Pasal 5
BAB 3 — RUANG LINGKUP DAN TATA CARA PEMERIKSAAN BANK
(1) Dalam rangka persiapan Penanganan Bank, LPS menerima penetapan status Bank sebagai bank dalam pengawasan intensif dan perpanjangan status Bank sebagai bank dalam pengawasan intensif dari OJK, disertai dengan data dan/atau informasi pendukung setelah penetapan status Bank. (2) Pemeriksaan Bersama dalam rangka persiapan Penanganan Bank dilakukan pada periode Bank ditetapkan sebagai bank dalam pengawasan intensif oleh OJK. (3) Pemeriksaan Bersama dilakukan oleh Tim Pemeriksaan Bersama. (4) Sebelum melakukan Pemeriksaan Bersama sebagaimana dimaksud pada ayat (1), LPS menyusun langkah-langkah yang diperlukan dalam rangka pelaksanaan Pemeriksaan Bersama dimaksud dan berkoordinasi dengan OJK.

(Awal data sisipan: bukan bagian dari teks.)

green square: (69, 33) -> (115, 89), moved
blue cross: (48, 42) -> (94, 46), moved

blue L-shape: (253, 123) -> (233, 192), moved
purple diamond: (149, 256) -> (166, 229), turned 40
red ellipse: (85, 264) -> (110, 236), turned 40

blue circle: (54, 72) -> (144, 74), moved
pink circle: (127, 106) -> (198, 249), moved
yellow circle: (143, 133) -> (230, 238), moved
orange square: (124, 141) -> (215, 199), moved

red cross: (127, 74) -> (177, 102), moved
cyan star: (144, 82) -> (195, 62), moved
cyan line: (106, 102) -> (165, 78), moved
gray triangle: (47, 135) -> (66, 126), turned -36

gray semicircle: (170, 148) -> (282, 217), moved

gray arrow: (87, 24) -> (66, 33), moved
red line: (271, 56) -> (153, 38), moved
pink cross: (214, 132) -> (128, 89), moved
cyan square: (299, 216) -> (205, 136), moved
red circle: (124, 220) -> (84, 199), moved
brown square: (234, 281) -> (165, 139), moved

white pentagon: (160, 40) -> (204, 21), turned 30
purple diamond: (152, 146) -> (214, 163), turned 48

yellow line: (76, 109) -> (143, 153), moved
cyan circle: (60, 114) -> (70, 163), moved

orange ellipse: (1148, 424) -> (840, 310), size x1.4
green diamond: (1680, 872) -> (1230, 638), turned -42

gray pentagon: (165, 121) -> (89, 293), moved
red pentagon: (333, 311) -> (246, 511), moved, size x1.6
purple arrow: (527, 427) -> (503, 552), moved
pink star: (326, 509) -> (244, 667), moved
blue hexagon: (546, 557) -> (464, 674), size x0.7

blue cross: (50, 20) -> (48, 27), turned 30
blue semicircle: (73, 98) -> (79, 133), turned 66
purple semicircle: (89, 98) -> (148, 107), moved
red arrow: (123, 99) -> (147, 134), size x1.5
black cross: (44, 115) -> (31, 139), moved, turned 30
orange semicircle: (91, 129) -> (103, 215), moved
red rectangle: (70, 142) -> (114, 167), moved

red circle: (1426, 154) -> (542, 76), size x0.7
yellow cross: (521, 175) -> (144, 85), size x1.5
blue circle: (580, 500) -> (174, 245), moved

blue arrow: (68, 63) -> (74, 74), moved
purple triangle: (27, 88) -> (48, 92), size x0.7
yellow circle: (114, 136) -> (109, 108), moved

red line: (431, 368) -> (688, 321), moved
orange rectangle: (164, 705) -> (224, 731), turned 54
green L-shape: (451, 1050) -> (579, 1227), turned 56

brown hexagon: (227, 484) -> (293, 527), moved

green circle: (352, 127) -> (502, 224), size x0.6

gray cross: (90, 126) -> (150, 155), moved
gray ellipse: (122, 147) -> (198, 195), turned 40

(5) Pemeriksaan Bersama sebagaimana dimaksud pada ayat (2) dilakukan untuk: a. mengidentifikasi dan menilai aset dan/atau kewajiban Bank; dan b. mendapatkan informasi mengenai kondisi keuangan dan permasalahan Bank, termasuk perkara di pengadilan dan tindakan perbaikan yang telah dan akan dilakukan oleh pengurus dan/atau pemegang saham Bank. (6) Data dan/atau informasi yang dihasilkan dari Pemeriksaan Bersama sebagaimana dimaksud pada ayat (2) digunakan oleh LPS sebagai salah satu dasar pertimbangan untuk pemilihan metode resolusi terhadap penanganan atau penyelesaian Bank Gagal. (7) Pelaksanaan kegiatan Pemeriksaan Bersama sebagaimana dimaksud pada ayat (2) dapat menggunakan sarana teknologi informasi.